Curfew to stop carpark antics
In an effort to curb anti-social night-time behaviour in a carpark overlooking the city, two residential Huntsbury streets may have a road restriction enforced.
A road restriction around Vista Place and Roystone Way in Huntsbury may restrict drivers from parking up at a popular lookout point during the night from 10pm to 5am, Monday to Friday.
The proposal for prohibited times was recommended to council at the Spreydon Cashmere Community Board meeting on Friday following months of lobbying by nearby residents about noise and behaviour at the Vista Place carpark.
‘‘The residents that surrounded Vista Place car park were facing loud music, defecation, people trespassing on their property to get their bongs filled with water from their taps, burnouts and rubber burning,’’ said community board chair Karolin Potter.

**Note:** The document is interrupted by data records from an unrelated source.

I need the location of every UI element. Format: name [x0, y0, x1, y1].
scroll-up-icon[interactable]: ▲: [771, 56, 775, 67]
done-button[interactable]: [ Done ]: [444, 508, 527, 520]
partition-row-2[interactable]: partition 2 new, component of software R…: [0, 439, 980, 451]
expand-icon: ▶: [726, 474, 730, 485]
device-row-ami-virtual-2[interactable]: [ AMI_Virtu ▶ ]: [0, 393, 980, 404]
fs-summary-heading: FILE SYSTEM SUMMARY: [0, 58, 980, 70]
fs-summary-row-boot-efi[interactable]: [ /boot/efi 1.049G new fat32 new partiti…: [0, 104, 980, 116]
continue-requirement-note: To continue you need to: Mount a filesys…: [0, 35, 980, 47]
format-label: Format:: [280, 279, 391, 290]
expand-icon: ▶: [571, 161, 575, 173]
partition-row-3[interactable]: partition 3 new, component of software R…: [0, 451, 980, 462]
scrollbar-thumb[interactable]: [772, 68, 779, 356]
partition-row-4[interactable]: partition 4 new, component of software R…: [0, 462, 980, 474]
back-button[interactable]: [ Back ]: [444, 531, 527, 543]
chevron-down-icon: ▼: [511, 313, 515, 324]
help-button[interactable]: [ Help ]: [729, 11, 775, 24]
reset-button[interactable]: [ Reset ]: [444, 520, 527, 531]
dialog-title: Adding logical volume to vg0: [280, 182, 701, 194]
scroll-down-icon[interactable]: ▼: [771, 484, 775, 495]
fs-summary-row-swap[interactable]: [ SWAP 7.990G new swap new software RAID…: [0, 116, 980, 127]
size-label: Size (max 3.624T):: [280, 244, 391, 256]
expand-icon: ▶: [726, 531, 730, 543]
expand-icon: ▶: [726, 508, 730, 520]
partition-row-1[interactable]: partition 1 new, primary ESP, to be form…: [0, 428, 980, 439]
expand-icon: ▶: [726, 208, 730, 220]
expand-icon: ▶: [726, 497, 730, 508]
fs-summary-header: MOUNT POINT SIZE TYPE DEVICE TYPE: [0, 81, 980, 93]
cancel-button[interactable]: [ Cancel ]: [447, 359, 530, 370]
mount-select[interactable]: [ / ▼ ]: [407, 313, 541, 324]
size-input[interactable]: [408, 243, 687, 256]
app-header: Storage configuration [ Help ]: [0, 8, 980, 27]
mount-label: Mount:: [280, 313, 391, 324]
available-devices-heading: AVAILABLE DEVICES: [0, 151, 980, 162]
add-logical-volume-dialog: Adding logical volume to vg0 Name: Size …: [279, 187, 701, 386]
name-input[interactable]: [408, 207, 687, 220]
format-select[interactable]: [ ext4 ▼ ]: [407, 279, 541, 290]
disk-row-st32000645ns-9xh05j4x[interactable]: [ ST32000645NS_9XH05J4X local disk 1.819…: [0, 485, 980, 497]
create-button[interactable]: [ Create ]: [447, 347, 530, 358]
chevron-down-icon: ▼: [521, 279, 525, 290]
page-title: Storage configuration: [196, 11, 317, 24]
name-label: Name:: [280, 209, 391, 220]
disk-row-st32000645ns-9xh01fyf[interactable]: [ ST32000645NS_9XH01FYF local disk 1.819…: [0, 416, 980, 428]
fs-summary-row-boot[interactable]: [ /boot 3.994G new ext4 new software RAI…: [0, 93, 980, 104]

Submissions to the proposal reported incidents of people accessing private properties, intimidating behaviour towards residents, partying and loud music. Potter said the behaviour had frightened some residents who lived alone and left other residents feeling exhausted with the issue which had plagued the area for months.
‘‘It’s just kids having a hoon. I think even neighbours said there wasn’t much malicious behaviour, it’s what we did when we were 17-years-old. It was just a nuisance,’’ Potter said.
She said although a street ban – under the Christchurch City Council Cruising and Prohibited Times on Roads Bylaw 2014 – was ‘‘quite rare’’, the No Entry signs would not affect residents’ ability to get into their properties. The signs, reportedly costing around $2000 to install, were a favoured option discussed during consultation with police, council and community board members who agreed on the proposed restriction as a solution to the anti-social behaviour.
More than 150 Huntsbury residents were consulted on the decision to enforce time restrictions to the area during August and 85 per cent of the respondents supported it.
She said the decision provided police with a tool for enforcement.
‘‘It gives police the right to send people away.’’
Those who infringe the bylaw risk a $750 penalty.